Tanya Besedina
- 94
Toronto, Ontario
I am a storyteller, and porcelain is my voice.
Each piece I create is entirely handmade — carrying fragments of my own life and the experiences of those I love: friends, family, ancestors, and the stories entrusted to me. When light passes through porcelain, it feels to me like memory becoming visible. The slowness of this process is part of the story itself; each gesture leaves a trace of care, each layer a quiet memory of touch.
Porcelain connects me to both history and the Mother Earth. Its ingredients — kaolin, feldspar, silica — are ancient materials shaped by fire and time. My growing interest in Parian porcelain and early ceramic histories deepens this connection: I see my work as a dialogue with the past, reawakening forgotten material languages through contemporary hands. I often incorporate found and vintage objects into my sculptures — fragments that once lived other lives. In giving them new form, I honor their memory and extend their lifespan, transforming what might be discarded into something luminous.
At the heart of my work is love — love as self-acceptance, as transformation, as the force that unites. I believe that when we truly embrace ourselves, we create peace — within and with one another. The energy we waste on conflict could instead nourish what is fragile and essential: children who grow with awareness, the earth that sustains us, the art that connects us, and the beauty we all share. Unity is the remembrance that we were never truly separate. It is the quiet return to wholeness — within ourselves, with each other, and with something greater than us.
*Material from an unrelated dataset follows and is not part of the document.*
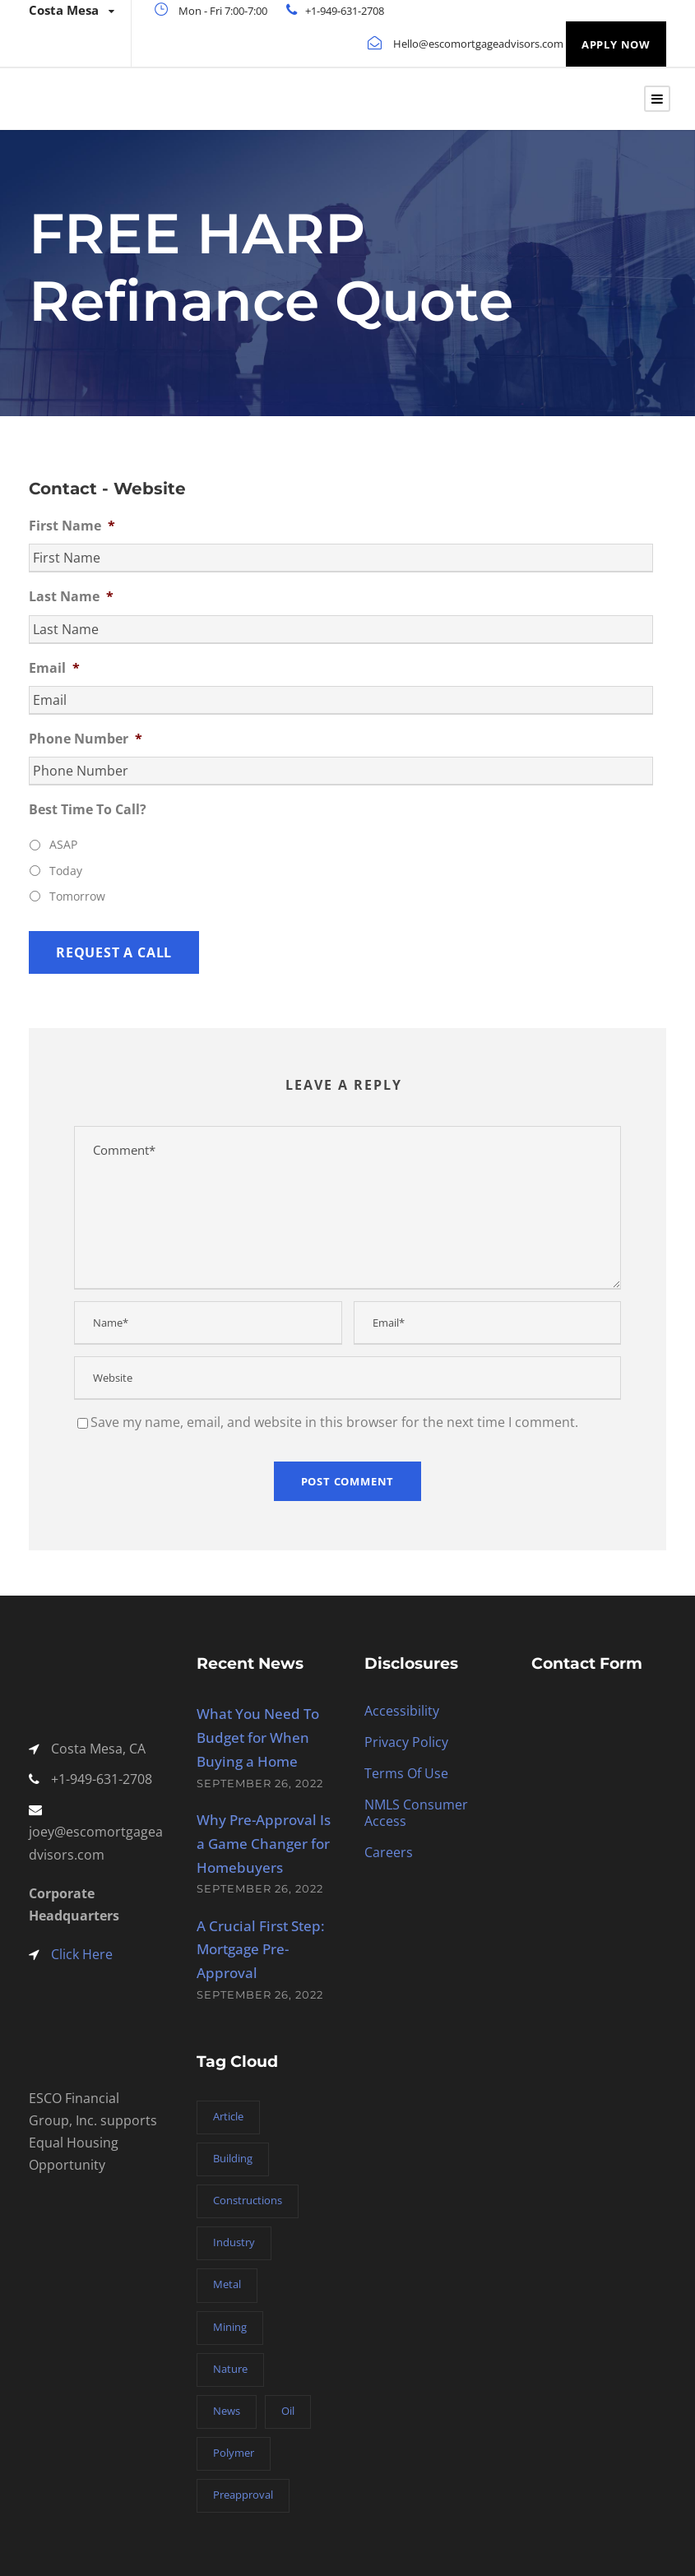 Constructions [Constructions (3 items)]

Porcelain — fragile yet resilient, able to hold and filter light — mirrors this transformation. Through its translucency, I shape forms that embody both chaos and renewal: rough textures that speak of hardship, soft curves that whisper of new life, and delicate layers that hold the quiet strength of survival.
Motherhood is the ground of my practice. My daughter was born blind. Through her, I have learned to perceive life beyond sight — to listen more deeply, to feel more fully, and to recognize beauty in the invisible. I homeschool my children because life is fleeting, and I want to savor these years with them — to witness their growth, to learn alongside them, and to cherish the everyday magic of their becoming. They remind me daily that love is not abstract but embodied, transforming struggle into light.
My sculptures are meditations on transformation, love, loss, renewal, and our interdependence with history and nature. They are filled with ancestral echoes and carry within them the stories of both personal and collective memory. Through porcelain — and through the traces of objects once held by other hands — I open portals inviting us to feel more, remember more, and honor what endures beyond the visible.